I’m trying to write something providing mysql-like functions: insert one row then return id.
d = Dict{Int64,Int64}()
Threads.@threads for i in 1:10000
if !haskey(d,i)
d[i] = length(d)+1
end
end
julia> length(d)
5670
julia> collect(d)
ERROR: ArgumentError: destination has fewer elements than required
Stacktrace:
[1] copyto!(dest::Vector{Pair{Int64, Int64}}, src::Dict{Int64, Int64})
@ Base ./abstractarray.jl:897
[2] _collect
@ ./array.jl:715 [inlined]
[3] collect(itr::Dict{Int64, Int64})
@ Base ./array.jl:709
[4] top-level scope
@ REPL[5]:1
I can use an extra Vector to fix this, but is there another better solution?
I suggest just protect the plain Dict with a ReentrantLock.
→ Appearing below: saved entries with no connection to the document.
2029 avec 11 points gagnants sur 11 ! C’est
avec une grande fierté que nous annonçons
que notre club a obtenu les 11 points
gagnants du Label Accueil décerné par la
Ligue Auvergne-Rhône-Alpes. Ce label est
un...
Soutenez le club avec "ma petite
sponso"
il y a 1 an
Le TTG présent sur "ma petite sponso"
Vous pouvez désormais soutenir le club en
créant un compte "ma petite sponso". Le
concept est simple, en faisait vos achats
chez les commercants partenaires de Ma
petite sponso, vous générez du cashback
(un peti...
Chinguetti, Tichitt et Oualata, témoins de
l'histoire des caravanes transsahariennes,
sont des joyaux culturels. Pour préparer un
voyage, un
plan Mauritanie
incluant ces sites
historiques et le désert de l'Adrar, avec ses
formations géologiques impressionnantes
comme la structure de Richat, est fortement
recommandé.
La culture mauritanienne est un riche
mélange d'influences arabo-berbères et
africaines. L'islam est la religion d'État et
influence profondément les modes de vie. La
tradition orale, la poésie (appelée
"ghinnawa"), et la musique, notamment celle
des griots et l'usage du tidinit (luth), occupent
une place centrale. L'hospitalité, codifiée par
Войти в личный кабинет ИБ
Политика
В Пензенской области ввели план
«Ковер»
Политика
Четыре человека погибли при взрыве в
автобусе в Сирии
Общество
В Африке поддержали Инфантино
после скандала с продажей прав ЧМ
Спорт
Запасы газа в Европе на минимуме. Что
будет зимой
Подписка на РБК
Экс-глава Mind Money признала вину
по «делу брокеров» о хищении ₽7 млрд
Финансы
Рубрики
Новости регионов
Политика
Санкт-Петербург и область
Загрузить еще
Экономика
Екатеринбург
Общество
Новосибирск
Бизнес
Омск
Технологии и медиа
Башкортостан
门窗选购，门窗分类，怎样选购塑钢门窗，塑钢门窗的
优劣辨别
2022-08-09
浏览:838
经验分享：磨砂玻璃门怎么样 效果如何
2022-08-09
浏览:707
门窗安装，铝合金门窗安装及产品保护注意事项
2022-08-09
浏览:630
Protecting the integrity of the dictionary itself is not sufficient for the correctness of your program. Consider the following scenario involving two tasks T1 and T2:
T1 wants a new id for key 123
T2 wants a new id for key 456
T1 calls length(d), get 41
T2 calls length(d), get 41
T1 inserts d[123]= 42
T2 inserts d[456]= 42
Now two keys refer to the same ID and no keys have id 43.
The code in the OP would be fine if you put a lock around if !haskey(d,i) ... end.
There are a lot of clever techniques to make this efficient. But reasoning about concurrent programs requires a lot more thinking than some comments fit in a discourse post.